1

Sample: I have a partitioned table with DDL below in Glue catalog:

CREATE EXTERNAL TABLE `test`(
  `id` int, 
  `data` struct<a:string,b:string>)
PARTITIONED BY ( 
  `partition_0` string)
ROW FORMAT SERDE 
  'org.openx.data.jsonserde.JsonSerDe' 

The underlying data in S3 is json files with varying schema meaning that some elements may not exist in some files but exist in other.

In the this sample partition_0='01' contains json file with all elements:

{"id": 1,"data": {"a": "value-a", "b": "value-b"}}

The file in partition_0='02' does not contain element data.b:

{"id": 1,"data": {"a": "value-a"}}

Issue: When I create DynamicFrame in Glue (I use Python), its schema depends on the data that I query. If I include the data from partition_0='01' then all elements are present in the schema.

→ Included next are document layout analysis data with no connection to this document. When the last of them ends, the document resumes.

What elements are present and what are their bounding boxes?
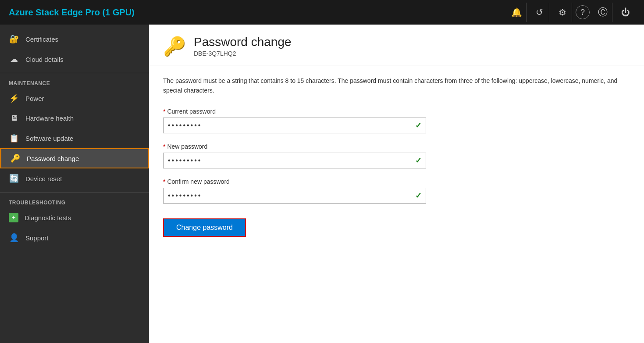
main-layout: 🔐 Certificates ☁ Cloud details MAINTENAN… bbox=[0, 25, 644, 343]
reset-icon: 🔄 bbox=[9, 174, 19, 183]
sidebar-item-power[interactable]: ⚡ Power bbox=[0, 88, 149, 108]
key-icon: 🔑 bbox=[10, 154, 21, 163]
current-password-label: * Current password bbox=[163, 108, 630, 115]
page-header-text: Password change DBE-3Q7LHQ2 bbox=[194, 35, 292, 57]
sidebar-item-label: Certificates bbox=[25, 36, 58, 43]
required-marker: * bbox=[163, 108, 165, 115]
sidebar-item-label: Software update bbox=[25, 135, 73, 142]
refresh-icon[interactable]: ↺ bbox=[530, 3, 549, 22]
confirm-password-input[interactable] bbox=[163, 188, 426, 204]
change-password-button[interactable]: Change password bbox=[163, 218, 246, 237]
topbar-actions: 🔔 ↺ ⚙ ? Ⓒ ⏻ bbox=[507, 3, 635, 22]
required-marker: * bbox=[163, 143, 165, 150]
settings-icon[interactable]: ⚙ bbox=[553, 3, 572, 22]
confirm-password-label: * Confirm new password bbox=[163, 178, 630, 185]
confirm-password-checkmark: ✓ bbox=[415, 191, 422, 200]
sidebar-item-device-reset[interactable]: 🔄 Device reset bbox=[0, 168, 149, 189]
sidebar-item-hardware-health[interactable]: 🖥 Hardware health bbox=[0, 108, 149, 128]
current-password-checkmark: ✓ bbox=[415, 121, 422, 130]
sidebar-item-label: Support bbox=[25, 234, 49, 242]
help-icon[interactable]: ? bbox=[576, 5, 590, 19]
new-password-checkmark: ✓ bbox=[415, 156, 422, 165]
troubleshooting-section-label: TROUBLESHOOTING bbox=[0, 192, 149, 207]
sidebar-item-label: Diagnostic tests bbox=[25, 214, 71, 222]
current-password-field: * Current password ✓ bbox=[163, 108, 630, 133]
bell-icon[interactable]: 🔔 bbox=[507, 3, 527, 22]
new-password-wrapper: ✓ bbox=[163, 153, 426, 168]
sidebar: 🔐 Certificates ☁ Cloud details MAINTENAN… bbox=[0, 25, 149, 343]
topbar: Azure Stack Edge Pro (1 GPU) 🔔 ↺ ⚙ ? Ⓒ ⏻ bbox=[0, 0, 644, 25]
page-header: 🔑 Password change DBE-3Q7LHQ2 bbox=[149, 25, 644, 65]
power-icon[interactable]: ⏻ bbox=[616, 3, 635, 22]
maintenance-section-label: MAINTENANCE bbox=[0, 73, 149, 88]
sidebar-item-software-update[interactable]: 📋 Software update bbox=[0, 128, 149, 148]
sidebar-item-label: Power bbox=[25, 95, 44, 102]
support-icon: 👤 bbox=[9, 233, 19, 243]
hardware-icon: 🖥 bbox=[9, 114, 19, 123]
confirm-password-field: * Confirm new password ✓ bbox=[163, 178, 630, 204]
sidebar-item-label: Cloud details bbox=[25, 56, 64, 63]
sidebar-item-diagnostic-tests[interactable]: + Diagnostic tests bbox=[0, 207, 149, 228]
confirm-password-wrapper: ✓ bbox=[163, 188, 426, 204]
new-password-label: * New password bbox=[163, 143, 630, 150]
current-password-wrapper: ✓ bbox=[163, 118, 426, 133]
sidebar-item-label: Password change bbox=[27, 155, 79, 162]
current-password-input[interactable] bbox=[163, 118, 426, 133]
new-password-field: * New password ✓ bbox=[163, 143, 630, 168]
content-area: 🔑 Password change DBE-3Q7LHQ2 The passwo… bbox=[149, 25, 644, 343]
cloud-icon: ☁ bbox=[9, 54, 19, 64]
page-subtitle: DBE-3Q7LHQ2 bbox=[194, 50, 292, 57]
form-area: The password must be a string that conta… bbox=[149, 65, 644, 247]
sidebar-item-support[interactable]: 👤 Support bbox=[0, 228, 149, 248]
sidebar-item-certificates[interactable]: 🔐 Certificates bbox=[0, 29, 149, 49]
password-description: The password must be a string that conta… bbox=[163, 76, 623, 96]
sidebar-item-label: Hardware health bbox=[25, 114, 74, 122]
sidebar-item-label: Device reset bbox=[25, 175, 62, 182]
page-key-icon: 🔑 bbox=[163, 36, 186, 57]
page-title: Password change bbox=[194, 35, 292, 49]
app-title: Azure Stack Edge Pro (1 GPU) bbox=[9, 7, 135, 18]
certificates-icon: 🔐 bbox=[9, 34, 19, 44]
sidebar-item-cloud-details[interactable]: ☁ Cloud details bbox=[0, 49, 149, 69]
required-marker: * bbox=[163, 178, 165, 185]
sidebar-item-password-change[interactable]: 🔑 Password change bbox=[0, 148, 149, 168]
diagnostic-icon: + bbox=[9, 213, 18, 222]
power-sidebar-icon: ⚡ bbox=[9, 93, 19, 103]
copyright-icon[interactable]: Ⓒ bbox=[593, 3, 612, 22]
software-icon: 📋 bbox=[9, 133, 19, 143]
new-password-input[interactable] bbox=[163, 153, 426, 168]
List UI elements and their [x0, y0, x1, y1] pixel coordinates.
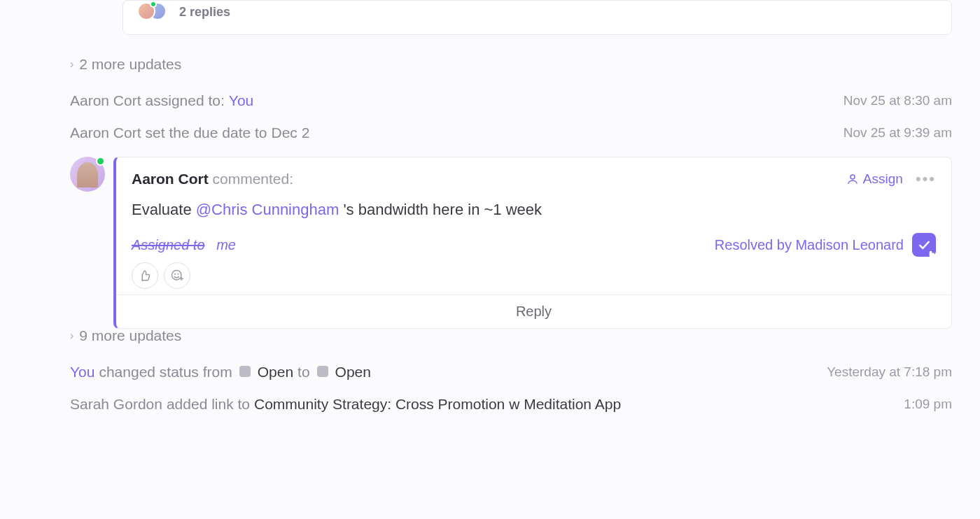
emoji-add-icon: [171, 269, 183, 282]
cursor-hand-icon: [923, 250, 940, 268]
activity-verb: assigned to:: [146, 92, 225, 109]
resolve-toggle[interactable]: [912, 233, 936, 257]
add-reaction-button[interactable]: [164, 262, 190, 289]
status-from: Open: [258, 364, 293, 381]
person-icon: [846, 173, 859, 185]
activity-verb: added link to: [167, 396, 250, 413]
status-pill-icon: [239, 366, 251, 377]
chevron-right-icon: ›: [70, 329, 74, 342]
activity-item-due-date: Aaron Cort set the due date to Dec 2 Nov…: [70, 125, 952, 141]
comment-author: Aaron Cort: [132, 171, 209, 187]
mention[interactable]: @Chris Cunningham: [196, 201, 340, 218]
replies-count: 2 replies: [179, 5, 230, 20]
activity-feed: 2 replies › 2 more updates Aaron Cort as…: [0, 0, 980, 413]
more-updates-label: 9 more updates: [79, 327, 181, 344]
assigned-to-target: me: [216, 237, 236, 253]
assign-label: Assign: [863, 171, 903, 187]
svg-point-1: [172, 271, 182, 280]
assigned-to-text: Assigned to: [132, 237, 205, 253]
resolved-by-label: Resolved by Madison Leonard: [715, 237, 904, 253]
activity-item-status-change: You changed status from Open to Open Yes…: [70, 364, 952, 381]
status-to: Open: [335, 364, 371, 381]
thumbs-up-icon: [139, 269, 151, 282]
activity-actor: Sarah Gordon: [70, 396, 162, 413]
svg-point-2: [175, 273, 176, 274]
comment-verb: commented:: [213, 171, 294, 187]
activity-timestamp: Yesterday at 7:18 pm: [827, 364, 952, 380]
presence-indicator: [96, 157, 105, 166]
svg-point-3: [178, 273, 178, 274]
assign-button[interactable]: Assign: [846, 171, 903, 187]
reactions-row: [116, 260, 951, 295]
assigned-to-label[interactable]: Assigned to me: [132, 237, 236, 253]
comment-header-text: Aaron Cort commented:: [132, 171, 293, 187]
thread-card: 2 replies: [122, 0, 952, 35]
comment: Aaron Cort commented: Assign ••• Evaluat…: [70, 157, 952, 329]
activity-verb: set the due date to: [146, 125, 267, 141]
avatar: [70, 157, 105, 192]
activity-verb: changed status from: [99, 364, 232, 381]
activity-target[interactable]: You: [229, 92, 253, 109]
activity-actor: Aaron Cort: [70, 125, 141, 141]
chevron-right-icon: ›: [70, 58, 74, 71]
expand-more-updates-top[interactable]: › 2 more updates: [70, 56, 952, 73]
activity-item-link-added: Sarah Gordon added link to Community Str…: [70, 396, 952, 413]
activity-target: Dec 2: [272, 125, 310, 141]
comment-text-prefix: Evaluate: [132, 201, 196, 218]
activity-item-assignment: Aaron Cort assigned to: You Nov 25 at 8:…: [70, 92, 952, 109]
replies-summary[interactable]: 2 replies: [137, 1, 937, 27]
avatar-stack: [137, 2, 172, 22]
activity-actor: Aaron Cort: [70, 92, 141, 109]
comment-body: Evaluate @Chris Cunningham 's bandwidth …: [116, 194, 951, 229]
reply-button[interactable]: Reply: [116, 295, 951, 328]
expand-more-updates-mid[interactable]: › 9 more updates: [70, 327, 952, 344]
more-menu-button[interactable]: •••: [916, 170, 936, 188]
activity-timestamp: Nov 25 at 8:30 am: [844, 93, 952, 108]
presence-indicator: [150, 1, 157, 8]
activity-timestamp: Nov 25 at 9:39 am: [844, 125, 952, 141]
to-word: to: [298, 364, 310, 381]
like-button[interactable]: [132, 262, 158, 289]
activity-actor[interactable]: You: [70, 364, 94, 381]
comment-card: Aaron Cort commented: Assign ••• Evaluat…: [113, 157, 952, 329]
status-pill-icon: [317, 366, 328, 377]
link-title[interactable]: Community Strategy: Cross Promotion w Me…: [254, 396, 621, 413]
comment-text-suffix: 's bandwidth here in ~1 week: [339, 201, 542, 218]
activity-timestamp: 1:09 pm: [904, 397, 952, 412]
svg-point-0: [850, 175, 855, 179]
reply-label: Reply: [516, 304, 552, 319]
more-updates-label: 2 more updates: [79, 56, 181, 73]
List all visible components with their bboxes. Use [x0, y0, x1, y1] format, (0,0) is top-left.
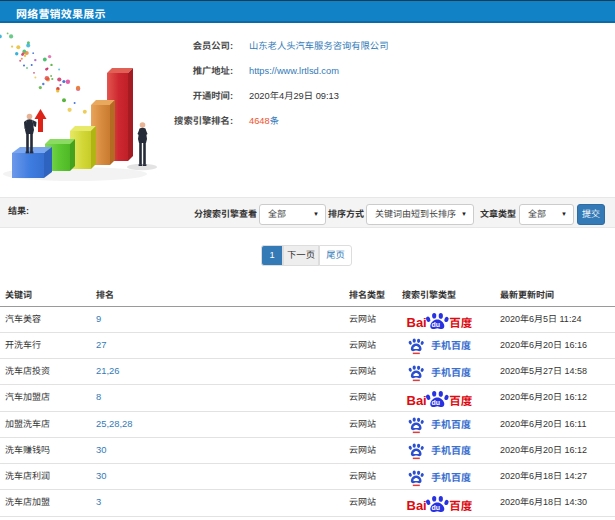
- svg-text:百度: 百度: [449, 500, 472, 512]
- svg-text:手机百度: 手机百度: [431, 341, 471, 352]
- svg-text:百度: 百度: [449, 317, 472, 329]
- svg-text:手机百度: 手机百度: [431, 472, 471, 483]
- svg-text:手机百度: 手机百度: [431, 446, 471, 457]
- svg-text:百度: 百度: [449, 395, 472, 407]
- svg-text:du: du: [432, 504, 441, 511]
- svg-text:Bai: Bai: [407, 315, 427, 330]
- svg-text:Bai: Bai: [407, 393, 427, 408]
- svg-text:手机百度: 手机百度: [431, 419, 471, 430]
- svg-text:Bai: Bai: [407, 498, 427, 513]
- svg-text:du: du: [432, 399, 441, 406]
- svg-text:du: du: [432, 320, 441, 327]
- svg-text:手机百度: 手机百度: [431, 367, 471, 378]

id_partition_predicate="partition_0 = '01'"
print("partition with 'b'")
glueContext.create_dynamic_frame.from_catalog(database = glue_source_database, table_name = "test", push_down_predicate = id_partition_predicate).printSchema()

partition with 'b'
root
|-- id: int
|-- data: struct
|    |-- a: string
|    |-- b: string
|-- partition_0: string
print("both partitions")
glueContext.create_dynamic_frame.from_catalog(database = glue_source_database, table_name = "test").printSchema()

both partitions
root
|-- id: int
|-- data: struct
|    |-- a: string
|    |-- b: string
|-- partition_0: string

If I query only data from partition_0='02' then element data.b does not exist in the DynamicFrame schema even though it exists in the table definition.

print("partition without 'b'")
id_partition_predicate="partition_0 = '02'"
glueContext.create_dynamic_frame.from_catalog(database = glue_source_database, table_name = "test", push_down_predicate = id_partition_predicate).printSchema()


partition without 'b'
root
|-- id: int
|-- data: struct
|    |-- a: string
|-- partition_0: string

Question: How create DynamicFrame or DataFrame that always contains all elements from the Glue table's schema?

Thanks in advance!

Leonid
  • 11
  • 2

1 Answers1

0

Came up with this solution:

id_partition_predicate="partition_0 = '02'"
dyf = glueContext.create_dynamic_frame.from_catalog(database = glue_source_database, table_name = "test", push_down_predicate = id_partition_predicate)
dyf.printSchema()

df=dyf.toDF()
try:  
    df = df.withColumn("b", col("data").getItem("b"))
except:
    df = df.withColumn("b", lit(None).cast(StringType()))
df.show()

Output:

root
|-- id: int
|-- data: struct
|    |-- a: string
|-- partition_0: string

+---+---------+-----------+----+
| id|     data|partition_0|   b|
+---+---------+-----------+----+
|  1|[value-a]|         02|null|
+---+---------+-----------+----+
Leonid
  • 11
  • 2